Since adopted in 1991, the UWWTD has been a cornerstone in wastewater management. It is currently being updated to better align with the objectives of the European Green Deal and the EU's zero pollution action plan. This revision represents not only an adaptation to current needs but also a commitment to a sustainable future for water resources.

The proposals put forward by these organizations for a more comprehensive and sustainable management of urban wastewater include:

  • Removal of derogations post-2027: They claim the need to strictly adhere to wastewater treatment standards, eliminating previously allowed exemptions.
  • Regulation consistency: They seek coherent rules across the EU to ensure harmonized and efficient management.

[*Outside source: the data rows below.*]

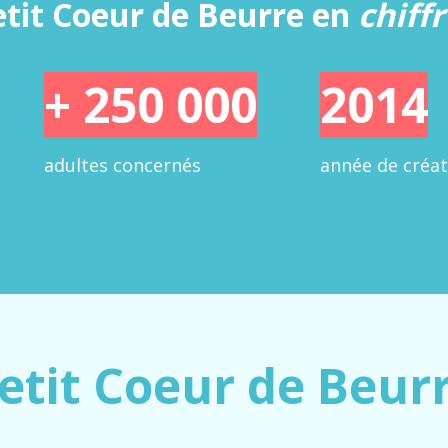
etit Coeur de Beurre en
chiff
+ 250 000
2014
adultes concernés
année de créat
etit Coeur de Beur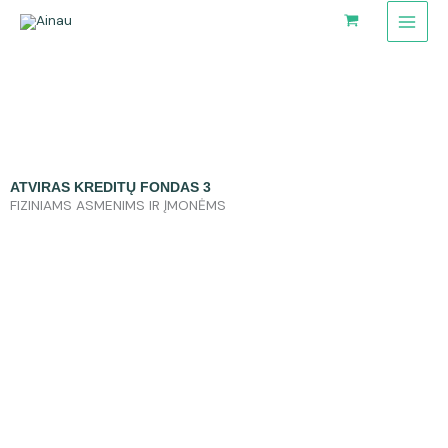
Pereiti
prie
turinio
ATVIRAS KREDITŲ FONDAS 3
FIZINIAMS ASMENIMS IR ĮMONĖMS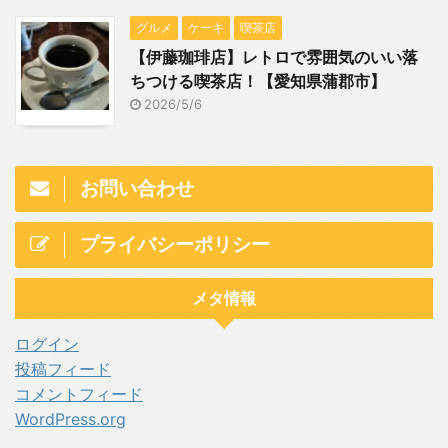
グルメ
ケーキ
喫茶店
【伊藤珈琲店】レトロで雰囲気のいい落
ちつける喫茶店！【愛知県蒲郡市】
2026/5/6
お問い合わせ
プライバシーポリシー
メタ情報
ログイン
投稿フィード
コメントフィード
WordPress.org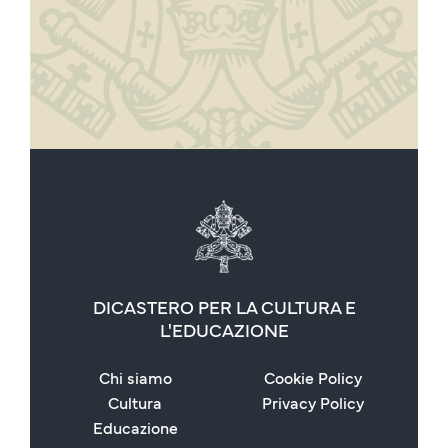
DICASTERO PER LA CULTURA E
L'EDUCAZIONE
Chi siamo
Cookie Policy
Cultura
Privacy Policy
Educazione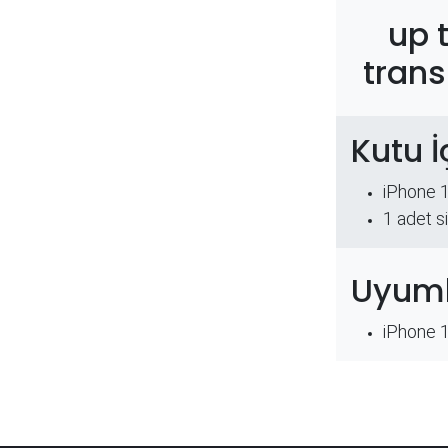
up 
trans
Kutu İ
iPhone 
​1 adet s
Uyuml
iPhone 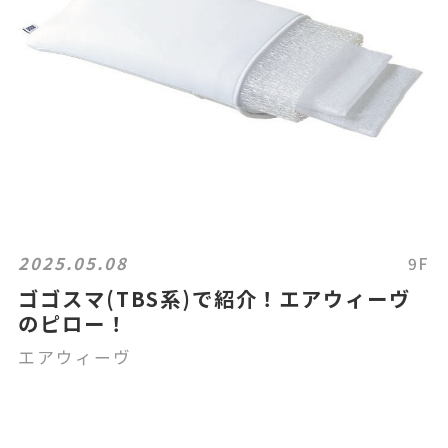
2025.05.08
9F
ゴゴスマ(TBS系)で紹介！エアウィーヴ
のピロー！
エアウィーヴ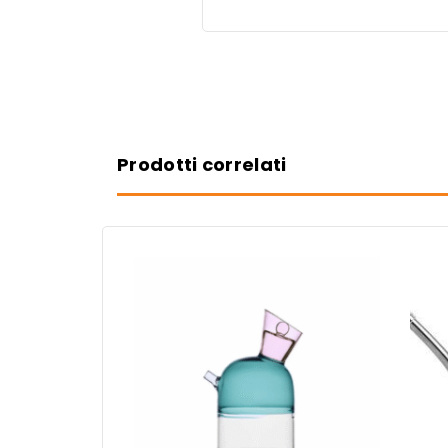
Prodotti correlati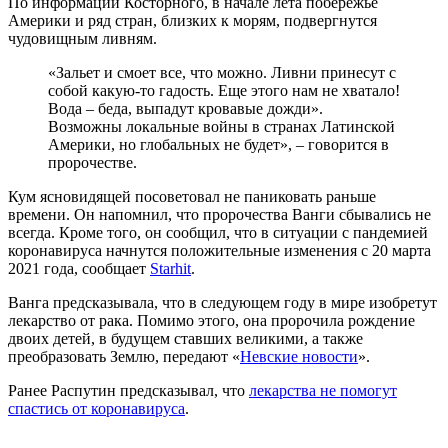
По информации Косторного, в начале лета побережье
Америки и ряд стран, близких к морям, подвергнутся
чудовищным ливням.
«Зальет и смоет все, что можно. Ливни принесут с
собой какую-то гадость. Еще этого нам не хватало!
Вода – беда, выпадут кровавые дожди».
Возможны локальные войны в странах Латинской
Америки, но глобальных не будет», – говорится в
пророчестве.
Кум ясновидящей посоветовал не паниковать раньше
времени. Он напомнил, что пророчества Ванги сбывались не
всегда. Кроме того, он сообщил, что в ситуации с пандемией
коронавируса начнутся положительные изменения с 20 марта
2021 года, сообщает
Starhit
.
Ванга предсказывала, что в следующем году в мире изобретут
лекарство от рака. Помимо этого, она пророчила рождение
двоих детей, в будущем ставших великими, а также
преобразовать Землю, передают «
Невские новости
».
Ранее Распутин предсказывал, что
лекарства не помогут
спастись от коронавируса
.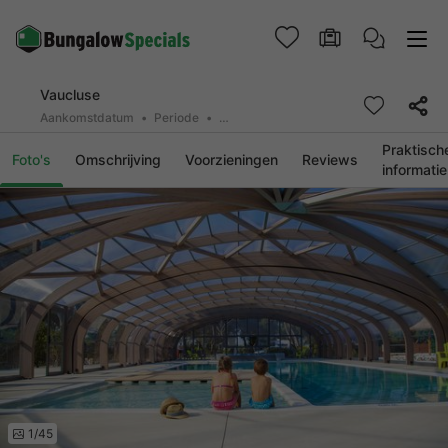
Vaucluse
Aankomstdatum
Periode
2 personen, 0 huisdier
Praktisch
Foto's
Omschrijving
Voorzieningen
Reviews
informatie
1/45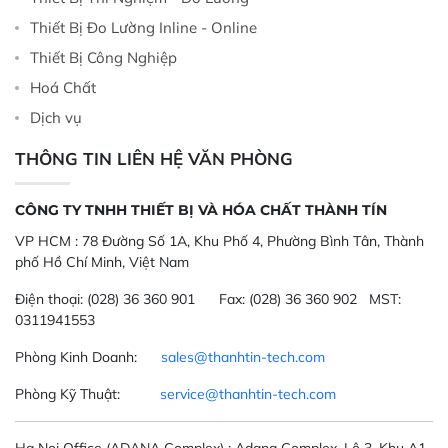
Thiết Bị Đo Lường Inline - Online
Thiết Bị Công Nghiệp
Hoá Chất
Dịch vụ
THÔNG TIN LIÊN HỆ VĂN PHÒNG
CÔNG TY TNHH THIẾT BỊ VÀ HÓA CHẤT THÀNH TÍN
VP HCM :
78 Đường Số 1A, Khu Phố 4, Phường Bình Tân, Thành
phố Hồ Chí Minh, Việt Nam
Điện thoại:
(028) 36 360 901
Fax:
(028) 36 360 902 MST:
0311941553
Phòng Kinh Doanh:
sales@thanhtin-tech.com
Phòng Kỹ Thuật:
service@thanhtin-tech.com
Ha Noi Office
(ADANA Complex)
: Adana Complex, Lô 3, Khu A1-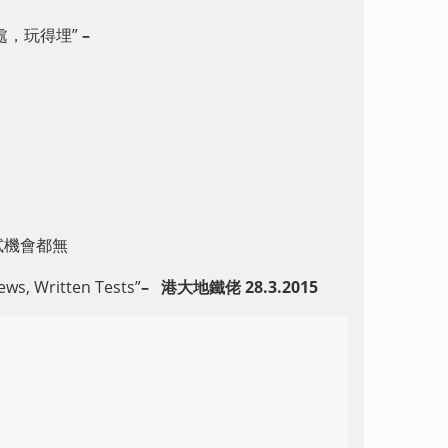
處，玩得埋”
–
面試機會都無
ws, Written Tests”
–
港大地鐵佬
28.3.2015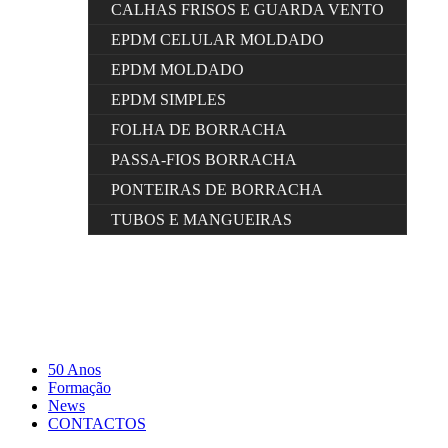
CALHAS FRISOS E GUARDA VENTO
EPDM CELULAR MOLDADO
EPDM MOLDADO
EPDM SIMPLES
FOLHA DE BORRACHA
PASSA-FIOS BORRACHA
PONTEIRAS DE BORRACHA
TUBOS E MANGUEIRAS
50 Anos
Formação
News
CONTACTOS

  • Focus on elimination of micropollutants: They emphasize the importance of maintaining a high level of ambition in micropollutant removal to ensure water quality.
  • Urban Wastewater Management Plans: They underline the need to implement integrated and timely management plans to address urban pollution and the challenges of climate change.

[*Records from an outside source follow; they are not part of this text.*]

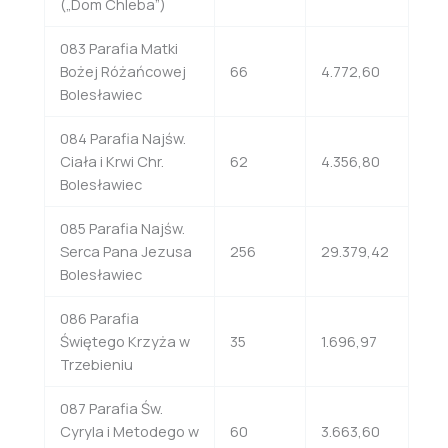
(„Dom Chleba”)
083 Parafia Matki
Bożej Różańcowej
66
4.772,60
Bolesławiec
084 Parafia Najśw.
Ciała i Krwi Chr.
62
4.356,80
Bolesławiec
085 Parafia Najśw.
Serca Pana Jezusa
256
29.379,42
Bolesławiec
086 Parafia
Świętego Krzyża w
35
1.696,97
Trzebieniu
087 Parafia Św.
Cyryla i Metodego w
60
3.663,60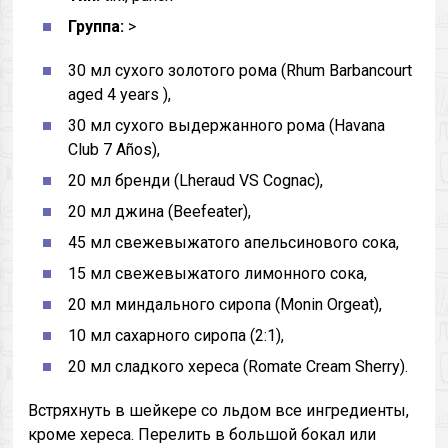
Группа:
>
30 мл сухого золотого рома (Rhum Barbancourt
aged 4 years ),
30 мл сухого выдержанного рома (Havana
Club 7 Años),
20 мл бренди (Lheraud VS Cognac),
20 мл джина (Beefeater),
45 мл свежевыжатого апельсинового сока,
15 мл свежевыжатого лимонного сока,
20 мл миндального сиропа (Monin Orgeat),
10 мл сахарного сиропа (2:1),
20 мл сладкого хереса (Romate Cream Sherry).
Встряхнуть в шейкере со льдом все ингредиенты,
кроме хереса. Перелить в большой бокал или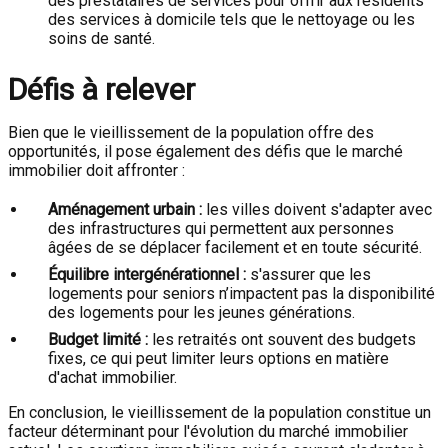
des prestataires de services pour offrir aux résidents
des services à domicile tels que le nettoyage ou les
soins de santé.
Défis à relever
Bien que le vieillissement de la population offre des
opportunités, il pose également des défis que le marché
immobilier doit affronter :
Aménagement urbain :
les villes doivent s'adapter avec
des infrastructures qui permettent aux personnes
âgées de se déplacer facilement et en toute sécurité.
Équilibre intergénérationnel :
s'assurer que les
logements pour seniors n’impactent pas la disponibilité
des logements pour les jeunes générations.
Budget limité :
les retraités ont souvent des budgets
fixes, ce qui peut limiter leurs options en matière
d'achat immobilier.
En conclusion, le vieillissement de la population constitue un
facteur déterminant pour l'évolution du marché immobilier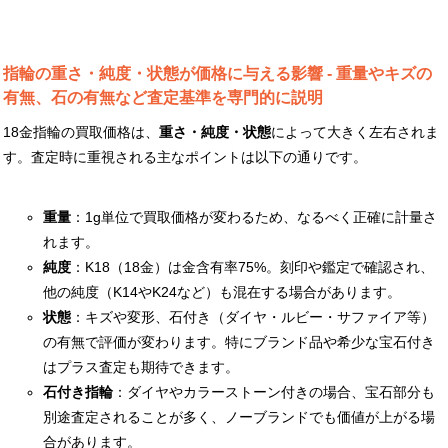
指輪の重さ・純度・状態が価格に与える影響 - 重量やキズの
有無、石の有無など査定基準を専門的に説明
18金指輪の買取価格は、
重さ・純度・状態
によって大きく左右されま
す。査定時に重視される主なポイントは以下の通りです。
重量
：1g単位で買取価格が変わるため、なるべく正確に計量さ
れます。
純度
：K18（18金）は金含有率75%。刻印や鑑定で確認され、
他の純度（K14やK24など）も混在する場合があります。
状態
：キズや変形、石付き（ダイヤ・ルビー・サファイア等）
の有無で評価が変わります。特にブランド品や希少な宝石付き
はプラス査定も期待できます。
石付き指輪
：ダイヤやカラーストーン付きの場合、宝石部分も
別途査定されることが多く、ノーブランドでも価値が上がる場
合があります。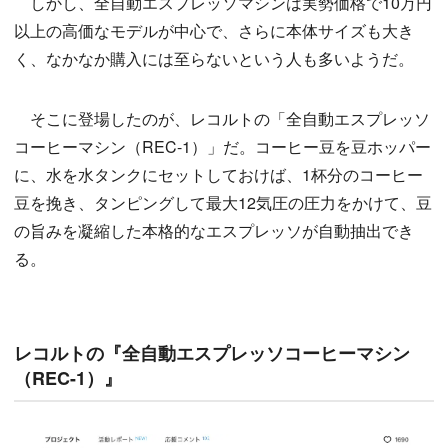
しかし、全自動エスプレッソマシンは実勢価格で10万円
以上の高価なモデルが中心で、さらに本体サイズも大き
く、なかなか購入には至らないという人も多いようだ。
そこに登場したのが、レコルトの「全自動エスプレッソ
コーヒーマシン（REC-1）」だ。コーヒー豆を豆ホッパー
に、水を水タンクにセットしておけば、1杯分のコーヒー
豆を挽き、タンピングして最大12気圧の圧力をかけて、豆
の旨みを凝縮した本格的なエスプレッソが自動抽出でき
る。
レコルトの『全自動エスプレッソコーヒーマシン
（REC-1）』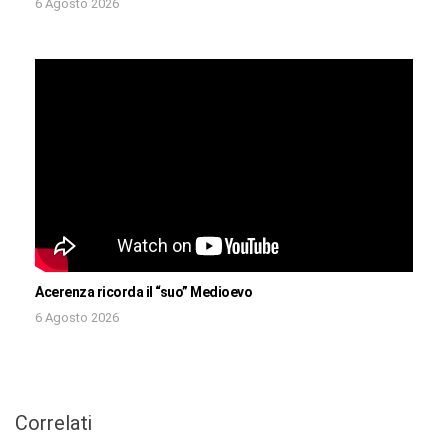
6 Agosto 2026
Acerenza ricorda il “suo” Medioevo
6 Agosto 2026
Correlati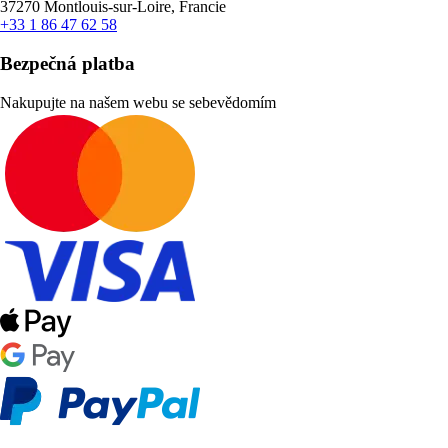
37270 Montlouis-sur-Loire, Francie
+33 1 86 47 62 58
Bezpečná platba
Nakupujte na našem webu se sebevědomím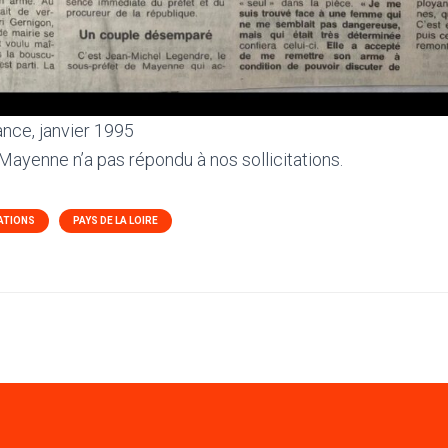
ance, janvier 1995
Mayenne n’a pas répondu à nos sollicitations.
ATIONS
PAYS DE LA LOIRE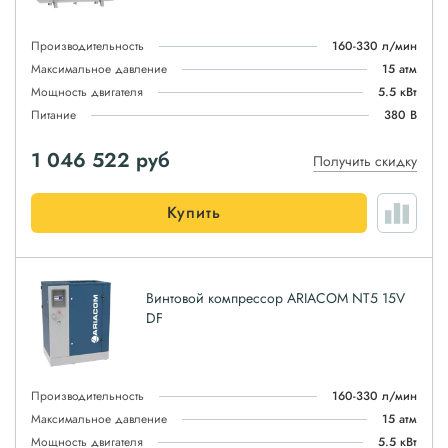
Производительность
160-330 л/мин
Максимальное давление
15 атм
Мощность двигателя
5.5 кВт
Питание
380 В
1 046 522
руб
Получить скидку
Купить
Винтовой компрессор ARIACOM NT5 15V
DF
Производительность
160-330 л/мин
Максимальное давление
15 атм
Мощность двигателя
5.5 кВт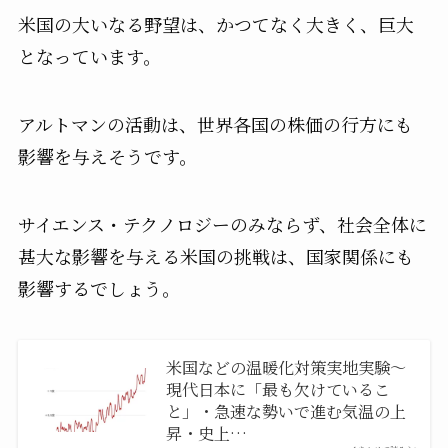
米国の大いなる野望は、かつてなく大きく、巨大
となっています。
アルトマンの活動は、世界各国の株価の行方にも
影響を与えそうです。
サイエンス・テクノロジーのみならず、社会全体に
甚大な影響を与える米国の挑戦は、国家関係にも
影響するでしょう。
米国などの温暖化対策実地実験〜
現代日本に「最も欠けているこ
と」・急速な勢いで進む気温の上
昇・史上…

  • Agreement with the Water Framework Directive: They ensure that the UWWTD revision should strengthen and not undermine the objectives set in the Water Framework Directive.
  • Extended Producer Responsibility (EPR): They propose a scheme for producers to contribute to the costs associated with micropollutant removal.

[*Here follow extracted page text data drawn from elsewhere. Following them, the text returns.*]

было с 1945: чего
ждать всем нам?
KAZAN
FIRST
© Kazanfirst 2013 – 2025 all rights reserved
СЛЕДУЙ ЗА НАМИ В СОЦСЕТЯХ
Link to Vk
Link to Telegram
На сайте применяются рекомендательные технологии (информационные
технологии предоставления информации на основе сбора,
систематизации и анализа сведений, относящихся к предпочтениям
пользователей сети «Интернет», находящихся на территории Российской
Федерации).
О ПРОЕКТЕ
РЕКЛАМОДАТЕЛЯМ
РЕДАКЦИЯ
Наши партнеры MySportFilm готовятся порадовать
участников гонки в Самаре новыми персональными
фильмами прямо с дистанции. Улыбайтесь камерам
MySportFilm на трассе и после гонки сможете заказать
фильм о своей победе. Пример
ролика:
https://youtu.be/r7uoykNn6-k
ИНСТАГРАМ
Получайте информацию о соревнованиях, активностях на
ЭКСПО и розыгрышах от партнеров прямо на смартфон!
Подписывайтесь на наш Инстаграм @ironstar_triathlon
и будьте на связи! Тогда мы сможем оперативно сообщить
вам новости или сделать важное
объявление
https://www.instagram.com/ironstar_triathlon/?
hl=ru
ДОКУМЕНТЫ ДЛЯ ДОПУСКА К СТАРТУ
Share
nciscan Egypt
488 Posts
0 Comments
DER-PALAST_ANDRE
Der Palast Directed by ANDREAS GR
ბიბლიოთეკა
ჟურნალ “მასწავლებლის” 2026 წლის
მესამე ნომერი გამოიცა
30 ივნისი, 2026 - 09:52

  • Energy neutrality and circularity: They advocate for an energy neutrality goal and circularity requirements that do not compromise the EU's zero pollution ambition.
  • Prevention of biomedia leakages: They suggest a comprehensive framework to prevent leakages in the use of wastewater treatment technologies.

Regarding the negotiation schedule of the directive, trilogues are currently underway between the European Parliament, the European Commission, and the Council of the EU. These negotiations are crucial in determining the final form of the new directive, aiming to achieve a consensus that reflects the environmental and sustainability needs of the region while addressing the concerns of different Member States.